Aunty Dilys' wig was decidedly skew-whiff, tilted at an improbable angle and occasionally its wearer shoved it a little further onto his head, not always where it should be. Gethin hid a smile.

'Take it off, if you like. And your gloves, be easier for you with your coffee.'

'Yes, I... I suppose...' The dark-eyed gaze wandered across the flat even as the wig and gloves were discarded. A frown contacted the forehead. 'Isn't Luke here, then?'

Easy to get exasperated with a drunk, but Gethin made an effort for this one. Attention span not the best, and really, it wasn't all that late to have been out drinking. He remembered the attendance sheet, then, and went to pick it up and scan the names.

'Luke, was it? Well, there isn't a Luke on this list, see? And that was from the First Quarter secretary, handed it me himself, that's everyone who was here tonight.'

Aunt Dilys moved his head closer to and further from the list, trying to focus, taking hold of the paper near where Gethin held the page to steady it. Their fingers didn't touch, not quite, but Gethin was sure he could feel the radiant heat from Not-Frank's fingers.

'But... he said,' the big man complained, his voice puzzled. 'At the book shop, after the meeting. But if he wasn't here, why did he say that? Why would he say that?'

'You sure you got the right night?' Gethin asked. 'It usually being a Friday. They changed it this week. Some of them turned up last night anyway.'

His guest nodded, but after a moment that turned to head-shaking.

'Because it was this morning we agreed on it, you see? And...' He broke off, huffing out a breath. 'Starting to sober up. Don't think I want to... Haven't got any rum, have you?'

'Sorry, no. Can find you a beer, though.'

'No. Thanks all the same, but not on top of coffee.' He lowered his voice so that his tone became confiding. 'I don't like to mix my drinks.'

'I can do you a refill of coffee, then?'

Aunt Dilys shook his head, changed his mind.

'Please. Then I'll get out of your hair. So to speak.'

'I don't think you will,' Gethin said, looking out of the window where the local constabulary had called in reinforcements. 'Police are outside. Waiting like dogs for the table scraps... Brought their friends to the party, too. Can ring a taxi for you, if you like?'

But when Gethin turned back, it seemed the excitement had all been too much for Aunty Dilys. The exquisite leonine head was thrown back, exposing a beautifully sculpted throat, the eyes drifting closed to expose tired eyeshadow and determined eyeliner... a soft, rhythmical breathing that was not quite snoring drifting up...
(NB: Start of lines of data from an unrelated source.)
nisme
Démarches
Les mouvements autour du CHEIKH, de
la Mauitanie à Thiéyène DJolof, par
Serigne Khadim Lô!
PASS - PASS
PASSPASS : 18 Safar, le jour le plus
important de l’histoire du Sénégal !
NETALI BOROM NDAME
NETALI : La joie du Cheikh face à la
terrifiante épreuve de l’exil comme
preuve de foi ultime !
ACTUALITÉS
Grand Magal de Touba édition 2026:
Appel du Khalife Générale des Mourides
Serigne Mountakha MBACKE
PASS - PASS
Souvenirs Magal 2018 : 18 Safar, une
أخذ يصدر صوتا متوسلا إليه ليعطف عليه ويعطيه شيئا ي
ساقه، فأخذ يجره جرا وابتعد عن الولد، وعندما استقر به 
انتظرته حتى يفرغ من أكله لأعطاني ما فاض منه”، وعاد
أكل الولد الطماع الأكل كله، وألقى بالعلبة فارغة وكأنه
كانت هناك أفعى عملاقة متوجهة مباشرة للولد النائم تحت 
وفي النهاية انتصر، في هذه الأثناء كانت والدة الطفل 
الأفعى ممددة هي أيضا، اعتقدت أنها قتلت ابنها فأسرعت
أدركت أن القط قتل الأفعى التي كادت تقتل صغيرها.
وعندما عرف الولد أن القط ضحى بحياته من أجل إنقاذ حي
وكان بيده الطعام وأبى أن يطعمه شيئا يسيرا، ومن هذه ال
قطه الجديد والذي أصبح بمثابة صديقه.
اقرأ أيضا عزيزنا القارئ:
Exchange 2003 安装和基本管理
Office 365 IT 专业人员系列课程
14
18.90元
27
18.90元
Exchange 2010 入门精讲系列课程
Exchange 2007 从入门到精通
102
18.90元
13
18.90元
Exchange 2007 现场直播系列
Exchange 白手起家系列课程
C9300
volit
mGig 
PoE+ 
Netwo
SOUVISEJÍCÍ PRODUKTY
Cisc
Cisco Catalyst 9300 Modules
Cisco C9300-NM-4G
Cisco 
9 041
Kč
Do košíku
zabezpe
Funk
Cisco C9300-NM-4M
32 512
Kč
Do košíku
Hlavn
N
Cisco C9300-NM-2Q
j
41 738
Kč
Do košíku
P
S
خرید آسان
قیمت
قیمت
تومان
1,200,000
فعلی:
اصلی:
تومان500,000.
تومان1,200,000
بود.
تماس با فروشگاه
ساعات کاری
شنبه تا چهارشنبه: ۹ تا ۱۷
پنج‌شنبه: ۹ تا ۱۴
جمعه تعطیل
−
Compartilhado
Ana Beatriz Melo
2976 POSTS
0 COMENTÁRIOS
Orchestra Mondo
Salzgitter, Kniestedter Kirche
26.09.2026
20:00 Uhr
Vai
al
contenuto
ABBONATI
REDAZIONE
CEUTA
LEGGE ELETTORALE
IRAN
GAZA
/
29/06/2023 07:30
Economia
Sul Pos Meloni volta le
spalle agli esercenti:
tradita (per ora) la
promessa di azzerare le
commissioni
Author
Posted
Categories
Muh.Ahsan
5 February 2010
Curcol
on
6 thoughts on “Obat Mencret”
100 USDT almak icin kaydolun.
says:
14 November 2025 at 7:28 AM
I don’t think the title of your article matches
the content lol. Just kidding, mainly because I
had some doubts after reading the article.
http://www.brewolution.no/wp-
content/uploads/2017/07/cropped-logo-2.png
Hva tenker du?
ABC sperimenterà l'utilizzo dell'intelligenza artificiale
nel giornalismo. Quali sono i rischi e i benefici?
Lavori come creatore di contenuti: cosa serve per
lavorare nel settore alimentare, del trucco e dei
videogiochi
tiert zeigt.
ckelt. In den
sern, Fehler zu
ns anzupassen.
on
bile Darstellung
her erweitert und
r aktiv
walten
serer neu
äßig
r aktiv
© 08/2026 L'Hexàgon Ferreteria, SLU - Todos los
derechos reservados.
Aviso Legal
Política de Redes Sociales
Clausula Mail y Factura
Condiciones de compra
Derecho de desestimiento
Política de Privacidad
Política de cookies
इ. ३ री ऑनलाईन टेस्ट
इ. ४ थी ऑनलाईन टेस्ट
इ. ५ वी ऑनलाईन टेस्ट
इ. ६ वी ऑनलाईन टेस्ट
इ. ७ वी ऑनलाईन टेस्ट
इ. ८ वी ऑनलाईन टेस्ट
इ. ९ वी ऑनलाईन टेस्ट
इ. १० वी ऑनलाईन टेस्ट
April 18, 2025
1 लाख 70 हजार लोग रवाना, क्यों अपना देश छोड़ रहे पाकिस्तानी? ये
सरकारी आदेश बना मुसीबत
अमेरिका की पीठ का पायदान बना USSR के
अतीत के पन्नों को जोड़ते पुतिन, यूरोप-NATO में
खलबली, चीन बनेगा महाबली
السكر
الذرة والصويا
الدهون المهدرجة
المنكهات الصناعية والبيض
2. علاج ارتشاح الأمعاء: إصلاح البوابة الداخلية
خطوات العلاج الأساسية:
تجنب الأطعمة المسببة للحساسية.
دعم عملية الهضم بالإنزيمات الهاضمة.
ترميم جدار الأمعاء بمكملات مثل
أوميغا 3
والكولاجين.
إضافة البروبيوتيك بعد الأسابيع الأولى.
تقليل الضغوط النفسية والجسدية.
Funnily enough, although Gethin had imagined spending the night with this lovely more than once lately, never in his wildest dreams had factored in a dress, or snoring, or the sofa... and those imaginings generally featured his guest whispering – or crying out – Gethin's name.

Which he didn't know, because they hadn't been introduced yet...

Ah, well.

Gethin fetched a couple of spare blankets from the airing cupboard and draped them carefully over the sleeping figure before switching off the lights and climbing the stairs to his bedroom.

If nothing else, at least he'd have a chance to ask in the morning.